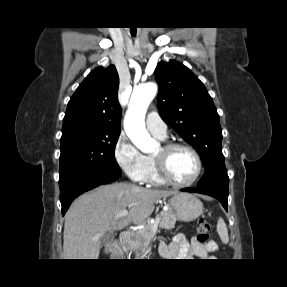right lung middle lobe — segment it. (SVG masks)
I'll list each match as a JSON object with an SVG mask.
<instances>
[{"label":"right lung middle lobe","instance_id":"right-lung-middle-lobe-1","mask_svg":"<svg viewBox=\"0 0 287 287\" xmlns=\"http://www.w3.org/2000/svg\"><path fill=\"white\" fill-rule=\"evenodd\" d=\"M119 134L120 131L99 130L90 125L62 130L60 178L80 171L121 176L114 155Z\"/></svg>","mask_w":287,"mask_h":287}]
</instances>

···

Give back each entry exactly as it appears, with no pictures.

#### Solution for this task:
right lung middle lobe — segment it. (SVG masks)
I'll list each match as a JSON object with an SVG mask.
<instances>
[{"label":"right lung middle lobe","instance_id":"right-lung-middle-lobe-1","mask_svg":"<svg viewBox=\"0 0 287 287\" xmlns=\"http://www.w3.org/2000/svg\"><path fill=\"white\" fill-rule=\"evenodd\" d=\"M119 134L120 131L99 130L90 125L62 130L60 178L80 171L121 176L114 155Z\"/></svg>","mask_w":287,"mask_h":287}]
</instances>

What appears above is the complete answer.